Brigitte Challande, 30 mars 2024. Hier 28 mars et avant-hier 27 mars, Marsel nous a envoyé deux vidéos sous titrées en anglais et maintenant en français : le travail effectué par l’équipe d’ Ibn Sina et « le seul survivant » !
Distribution par Ibn Sina de colis d’urgence contenant des légumes dans les tentes à Rafah :
« La mort et la faim. Il y a une différence entre un tueur qui tue sa victime et un tueur qui pratique le meurtre comme s’il s’agissait d’un art ou d’un passe-temps. Tuer de plusieurs manières, stimuler sa passion pour découvrir de nouvelles façons de tuer – pour voir que toutes les victimes méritent d’être tuées, et que tous ceux qui ont survécu doivent être tués. Faire de l’eau un outil meurtrier en la polluant. D’un camion de secours transportant des sacs de farine à un camion transportant un cimetière couvert du sang des affamés qui ont été tués en s’inquiétant pour leurs enfants, dont les cris résonnent encore aux oreilles de leurs pères martyrs.

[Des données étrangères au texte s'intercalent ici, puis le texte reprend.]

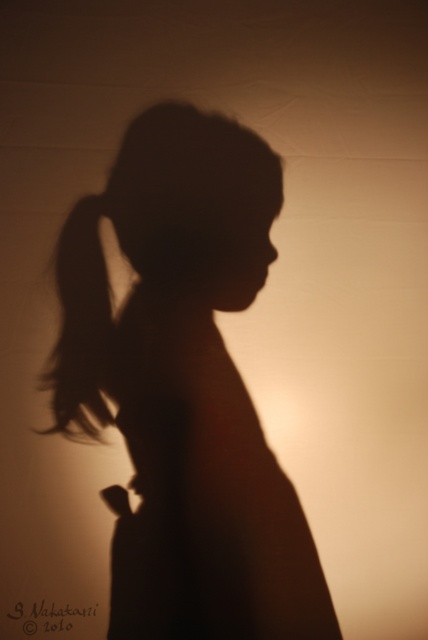 From the picture: You are an artist trying to sketch the scene. You notice the silhouette figure at center and the black hair at left. Which object is positioned closer to you?

The silhouette figure at center is closer to the viewer than the black hair at left.

You are an artist observing the scene. You want to draw the silhouette figure at center and the black hair at left accurately. Which object should you draw first if you follow the rule of drawing larger objects before smaller ones?

The silhouette figure at center should be drawn first because it has a greater height compared to the black hair at left, making it larger. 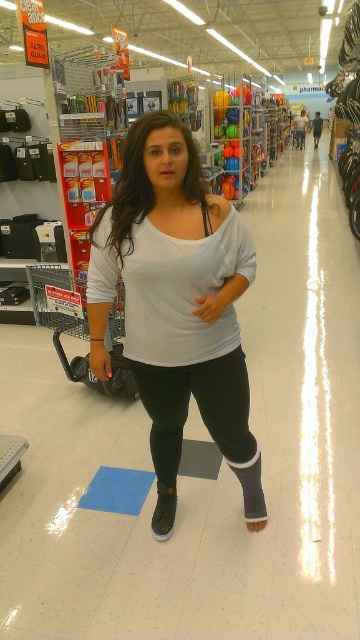 You are a store employee at Walmart who needs to ensure that the distance between the white matte shirt at center and the black matte leggings at center is at least 6 inches to comply with new safety regulations. Based on the image provided, is the current distance compliant?

The white matte shirt at center is only 5.59 inches from the black matte leggings at center, which is less than the required 6 inches. Therefore, the current distance does not comply with the new safety regulations.

You are a store employee at Walmart and need to ensure customer safety. You notice a customer wearing a white matte shirt at center and black matte leggings at center. Based on their clothing, can you determine if their right leg is visible and if they might need assistance due to the leg brace mentioned in the scene description?

The white matte shirt at center is to the left of black matte leggings at center. Since the leg brace is on the right leg, which is extended forward, the right leg is visible under the leggings. The customer may need assistance due to the leg brace, so it is advisable to offer help.

You are a customer in a Walmart store and you see two points marked on the floor. The first point is at coordinate point (x=159, y=324) and the second is at point (x=246, y=465). Which point is closer to you if you are facing the shelves?

Point (x=159, y=324) is in front of point (x=246, y=465), so it is closer to you. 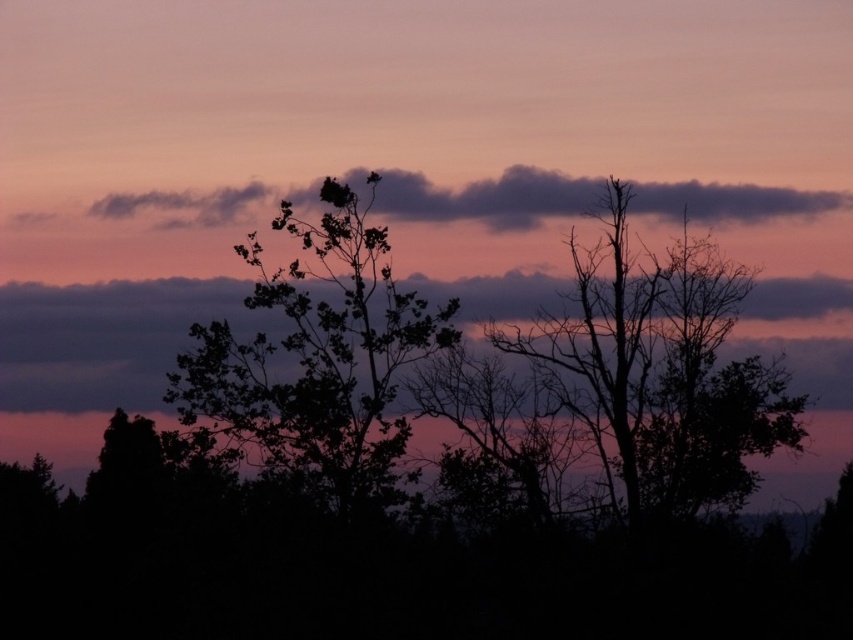 Does silhouette bare tree at right appear over dark purple cloud at upper center?

No, silhouette bare tree at right is not above dark purple cloud at upper center.

Is silhouette bare tree at right below dark purple cloud at upper center?

Yes, silhouette bare tree at right is below dark purple cloud at upper center.

I want to click on silhouette bare tree at right, so click(x=663, y=369).

Does silhouette leafy tree at center have a greater width compared to dark purple cloud at upper center?

No, silhouette leafy tree at center is not wider than dark purple cloud at upper center.

This screenshot has width=853, height=640. What are the coordinates of `silhouette leafy tree at center` in the screenshot? It's located at (317, 356).

Is point (347, 380) in front of point (540, 170)?

Yes, point (347, 380) is closer to viewer.

I want to click on silhouette leafy tree at center, so click(x=317, y=356).

Who is shorter, silhouette bare tree at right or silhouette leafy tree at center?

Standing shorter between the two is silhouette leafy tree at center.

Who is more forward, (686, 474) or (225, 385)?

Point (225, 385) is in front.

Identify the location of silhouette bare tree at right. Image resolution: width=853 pixels, height=640 pixels. (663, 369).

Find the location of a particular element. silhouette bare tree at right is located at coordinates (663, 369). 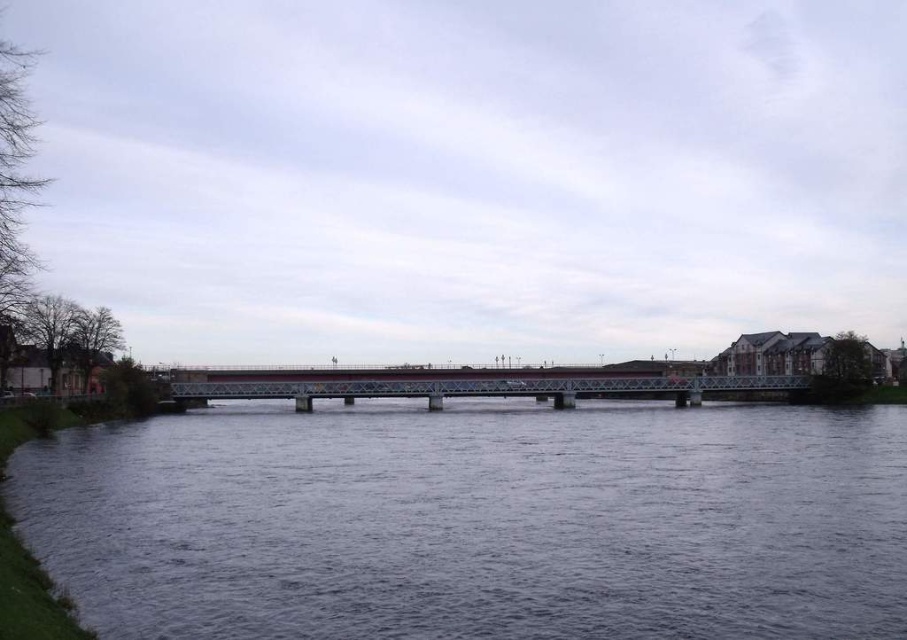 Question: Which object appears closest to the camera in this image?

Choices:
 (A) dark gray water at center
 (B) metallic bridge at center

Answer: (A)

Question: Can you confirm if dark gray water at center is positioned to the right of metallic bridge at center?

Choices:
 (A) yes
 (B) no

Answer: (A)

Question: Does dark gray water at center have a lesser width compared to metallic bridge at center?

Choices:
 (A) yes
 (B) no

Answer: (A)

Question: Does dark gray water at center have a lesser width compared to metallic bridge at center?

Choices:
 (A) no
 (B) yes

Answer: (B)

Question: Among these points, which one is nearest to the camera?

Choices:
 (A) (197, 380)
 (B) (272, 570)

Answer: (B)

Question: Which point is farther to the camera?

Choices:
 (A) metallic bridge at center
 (B) dark gray water at center

Answer: (A)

Face à cette grande tragédie, nous avons dû intervenir et apporter du secours à certaines familles alors que la situation s’aggrave Nous avons fourni 50 colis de secours. C’est une action humanitaire qui a apporté du soulagement à ces familles. Les secours leur ont fourni de la nourriture qui renforcera leur résilience pendant quelques jours.
Espérons que cette tragédie prenne fin et que les personnes déplacées obtiennent leurs droits humains garantis par les conventions et normes internationales, comme la protection en temps de guerre.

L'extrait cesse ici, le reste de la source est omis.